For these records, count the lines containing the word "εγκέφαλος" and respond with the number alone.

============================================================

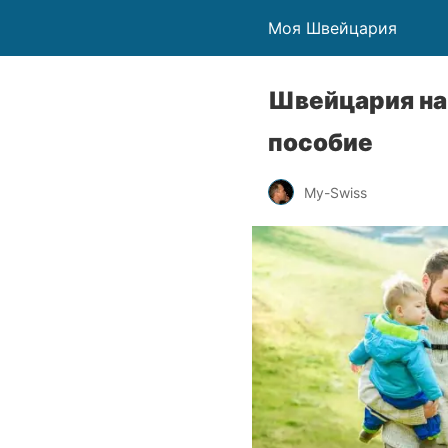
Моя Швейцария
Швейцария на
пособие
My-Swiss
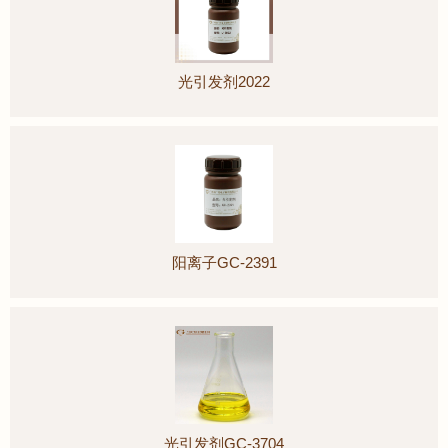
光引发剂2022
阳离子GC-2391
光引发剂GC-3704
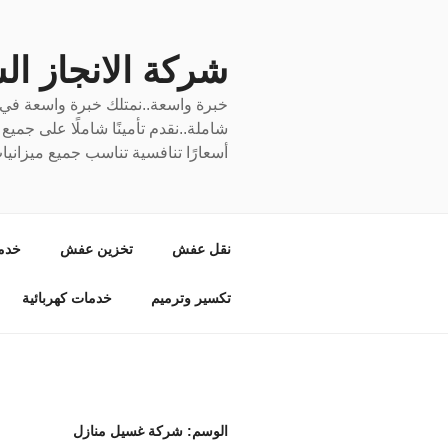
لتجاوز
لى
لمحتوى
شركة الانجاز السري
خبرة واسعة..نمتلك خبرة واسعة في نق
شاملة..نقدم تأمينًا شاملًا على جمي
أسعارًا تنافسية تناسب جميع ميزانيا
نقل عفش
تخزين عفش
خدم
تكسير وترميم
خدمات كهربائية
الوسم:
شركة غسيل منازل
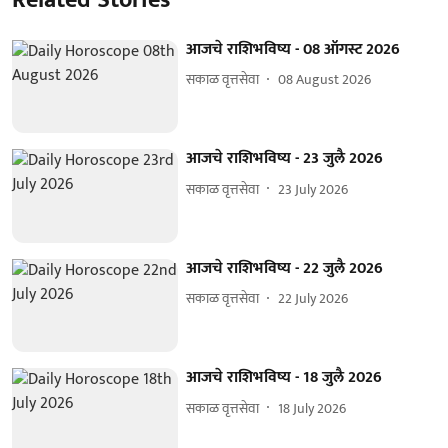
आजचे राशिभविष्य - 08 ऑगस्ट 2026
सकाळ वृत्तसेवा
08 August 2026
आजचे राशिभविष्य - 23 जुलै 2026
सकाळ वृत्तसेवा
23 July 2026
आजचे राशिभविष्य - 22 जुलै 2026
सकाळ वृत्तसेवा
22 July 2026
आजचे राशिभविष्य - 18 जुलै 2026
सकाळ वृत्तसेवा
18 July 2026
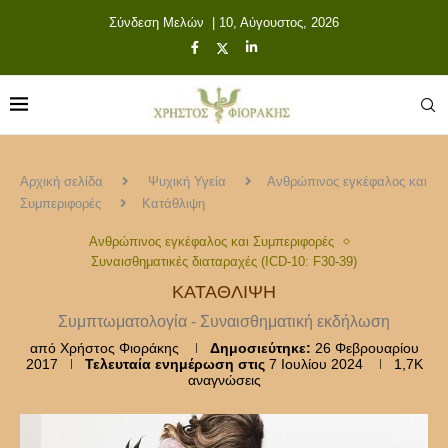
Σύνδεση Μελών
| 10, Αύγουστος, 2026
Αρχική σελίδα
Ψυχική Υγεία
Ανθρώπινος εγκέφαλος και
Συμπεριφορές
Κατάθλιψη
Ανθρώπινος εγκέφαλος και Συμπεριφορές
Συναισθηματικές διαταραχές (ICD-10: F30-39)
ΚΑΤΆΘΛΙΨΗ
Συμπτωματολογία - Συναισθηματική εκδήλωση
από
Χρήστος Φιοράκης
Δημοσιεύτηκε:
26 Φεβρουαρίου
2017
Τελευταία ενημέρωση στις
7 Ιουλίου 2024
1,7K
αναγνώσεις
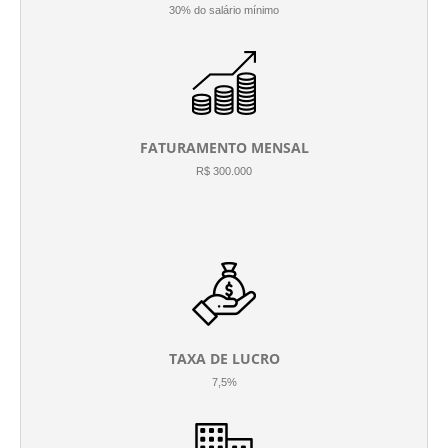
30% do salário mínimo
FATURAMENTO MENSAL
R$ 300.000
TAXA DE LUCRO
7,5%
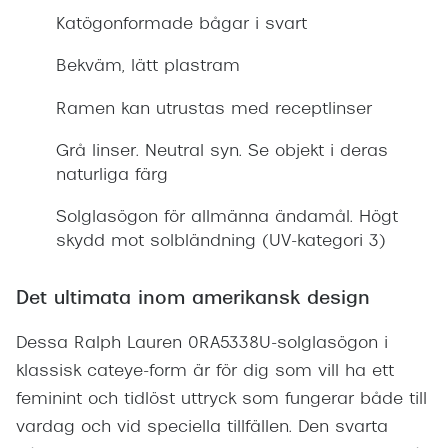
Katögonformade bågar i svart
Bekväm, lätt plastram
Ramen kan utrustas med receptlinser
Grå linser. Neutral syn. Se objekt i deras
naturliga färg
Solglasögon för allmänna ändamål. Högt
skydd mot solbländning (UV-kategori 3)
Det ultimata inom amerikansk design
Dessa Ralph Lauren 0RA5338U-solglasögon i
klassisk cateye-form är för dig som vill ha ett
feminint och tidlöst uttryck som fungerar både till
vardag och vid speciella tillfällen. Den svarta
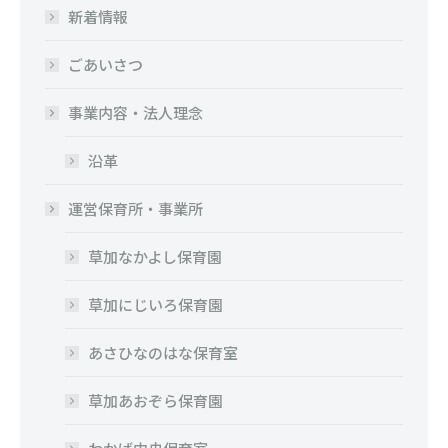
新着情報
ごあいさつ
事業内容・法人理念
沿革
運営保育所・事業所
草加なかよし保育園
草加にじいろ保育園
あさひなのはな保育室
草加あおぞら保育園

============================================================

**Task response:** 2